Cosenza: il Consiglio comunale affronta i rilievi della Corte dei Conti

Su convocazione del Presidente, Luca Morrone, è tornato a riunirsi il Consiglio Comunale di Cosenza. All’ordine del giorno il punto rinviato nella precedente seduta relativo ai rilievi della Corte dei Conti, dopo l’esame del Bilancio Consuntivo 2010. A prendere la parola è l’Assessore Luciano Vigna che, con molta franchezza, spiega che non si tratta solo di rilievi: la Corte dei Conti ha lanciato al Comune anche un avvertimento: qualora i correttivi richiesti dovessero risultare inadeguati, i giudici contabili trasmetteranno tutto al Prefetto per la verifica e l’avvio delle procedure di dichiarazione del dissesto finanziario.
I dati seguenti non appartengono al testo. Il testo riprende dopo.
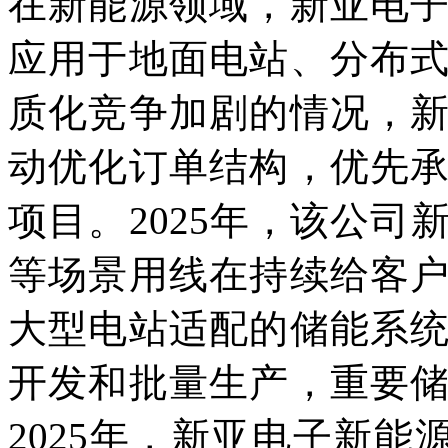
在新能源领域，新亚电
应用于地面电站、分布
质化竞争加剧的情况，
动优化订单结构，优先
项目。2025年，该公
等场景用线在持续给客
大型电站适配的储能系
开发和批量生产，重要
2025年，新亚电子新能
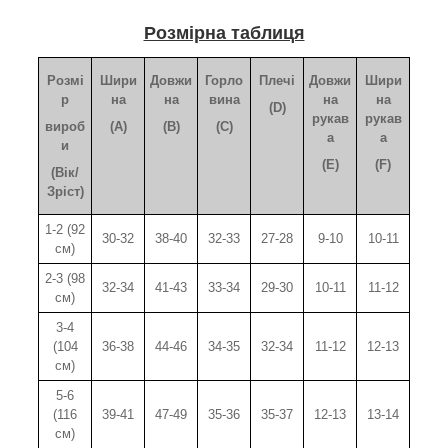
Розмірна таблиця
Розмі
Шири
Довжи
Горло
Плечі
Довжи
Шири
р
на
на
вина
на
на
(D)
рукав
рукав
вироб
(A)
(B)
(C)
а
а
и
(E)
(F)
(Вік/
Зріст)
1-2 (92
30-32
38-40
32-33
27-28
9-10
10-11
см)
2-3 (98
32-34
41-43
33-34
29-30
10-11
11-12
см)
3-4
(104
36-38
44-46
34-35
32-34
11-12
12-13
см)
5-6
(116
39-41
47-49
35-36
35-37
12-13
13-14
см)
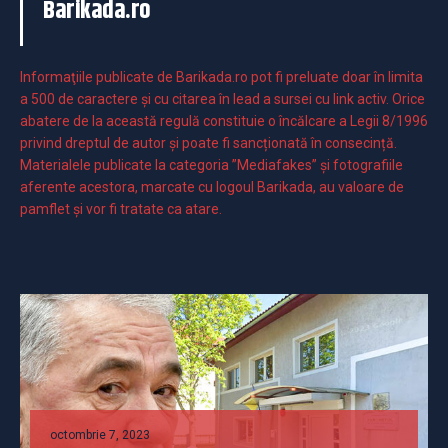
Barikada.ro
Informaţiile publicate de Barikada.ro pot fi preluate doar în limita
a 500 de caractere şi cu citarea în lead a sursei cu link activ. Orice
abatere de la această regulă constituie o încălcare a Legii 8/1996
privind dreptul de autor și poate fi sancționată în consecință.
Materialele publicate la categoria ”Mediafakes” și fotografiile
aferente acestora, marcate cu logoul Barikada, au valoare de
pamflet și vor fi tratate ca atare.
octombrie 7, 2023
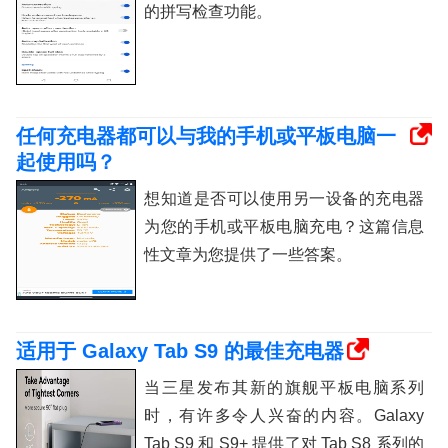
的拼写检查功能。
任何充电器都可以与我的手机或平板电脑一
起使用吗？
想知道是否可以使用另一设备的充电器
为您的手机或平板电脑充电？这篇信息
性文章为您提供了一些答案。
适用于 Galaxy Tab S9 的最佳充电器
当三星发布其新的旗舰平板电脑系列
时，有许多令人兴奋的内容。Galaxy
Tab S9 和 S9+ 提供了对 Tab S8 系列的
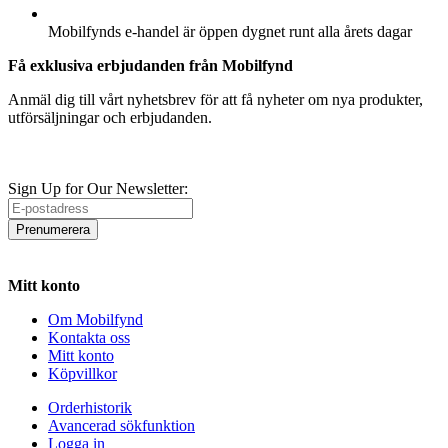
ÖPPETTIDER
Mobilfynds e-handel är öppen dygnet runt alla årets dagar
Få exklusiva erbjudanden från Mobilfynd
Anmäl dig till vårt nyhetsbrev för att få nyheter om nya produkter,
utförsäljningar och erbjudanden.
Sign Up for Our Newsletter:
Prenumerera
Mitt konto
Om Mobilfynd
Kontakta oss
Mitt konto
Köpvillkor
Orderhistorik
Avancerad sökfunktion
Logga in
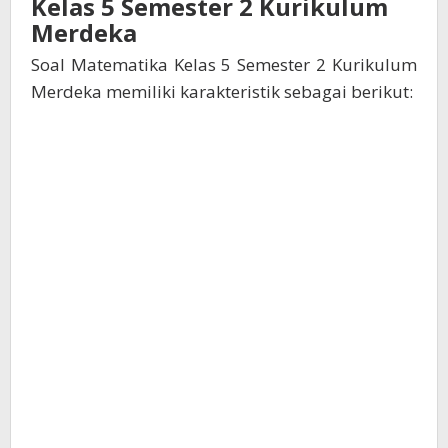
Kelas 5 Semester 2 Kurikulum
Merdeka
Soal Matematika Kelas 5 Semester 2 Kurikulum
Merdeka memiliki karakteristik sebagai berikut:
Un quadro piuttosto critico, anche se l’assessore Vigna esprime un cauto ottimismo, forte anche dei correttivi messi in atto per fronteggiare le 15 richieste della Corte dei Conti. L’assessore Vigna, nella sua relazione, precisa che le previsioni, nel 50% dei casi, sono già state trasformate in azioni e il Comune di Cosenza è sceso a tre per quanto riguarda gli indicatori di deficit. Nel bilancio non ci sono più entrate fittizie, ma tutte somme riscuotibili. Inoltre, per quanto riguarda i residui passivi, l’amministrazione comunale ha stralciato 20 milioni di debiti ormai prescritti. Se il Comune eviterà il dissesto, prosegue l’assessore Vigna, potrà valutare se accedere al predissesto previsto dal decreto Salva Italia, che consiste in 7 milioni di euro, con un piano di riequilibrio quinquennale. Il Consiglio comunale ha preso atto dei rilievi della Corte dei Conti ed ha condiviso la relazione dell’assessore Vigna con 19 voti a favore e 5 astensioni. Si sono astenuti i consiglieri Mimmo Frammartino, Giovanni Perri, Roberto Sacco, Giuseppe Mazzuca e Sergio Nucci, che non hanno condiviso l’abbandono dei lavori, dopo il suo intervento, dell’ex sindaco Salvatore Perugini. Per quanto riguarda il secondo punto all’ordine del giorno, riguardante il campo Rom, la discussione è stata rinviata al 29 ottobre, data in cui saranno presenti in aula anche il Vescovo ed il questore.